Sunday nearly breaks rain record
The National Weather Service on Monday confirmed that a 13-hour period of heavy rainfall on Sunday went into the history books as the second wettest day in the history of Nome’s weather record keeping since 1906.
Meteorological technician Bob TenEyck with the Nome office of NWS said that between Sunday morning at 1:02 a.m. and 1:34 p.m. the station measured 1.74 inches of rain. The rest of the day saw rain drizzling, not coming down in sheets as it did at night and in the morning. The rain almost broke a record set on August 9, 1956 for the wettest day ever recorded in Nome with precipitation at 2.36 inches.
TenEyck said the rain was associated with the front and the center of a system coming from Siberia, hence, a northwesterly direction.
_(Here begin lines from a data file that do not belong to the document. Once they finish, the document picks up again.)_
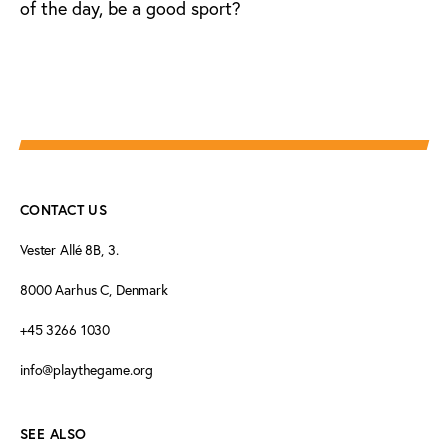
of the day, be a good sport?
CONTACT US
Vester Allé 8B, 3.
8000 Aarhus C, Denmark
+45 3266 1030
info@playthegame.org
SEE ALSO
He said the rain front was visible on radar as well as satellite imagery. In anticipation of the storm the weather service issued a flood and high surf advisory. The winds gusted up to 32 mph, but the direction of the ocean swell did not take out any roads on the southern shore nor did it cause storm surges. However, river water levels rose and hampered some of the fish counting efforts underway. Alaska Fish and Game fish counters had to pull pickets on the Solomon River weir, but as of Monday afternoon fish counting has resumed.
Meteorological technician TenEyck reported that the Snake River gauge rose one foot between Saturday and Monday, but no damages were reported.
Stosh Labinski with the Alaska Dept. of Transportation in Nome said although the road crew will be busy grading the roads and fixing pot holes created by the rain, the storm did not cause damage to the Nome-Council Highway, which typically in the fall time is the road that receives damage from high surf and storm surges.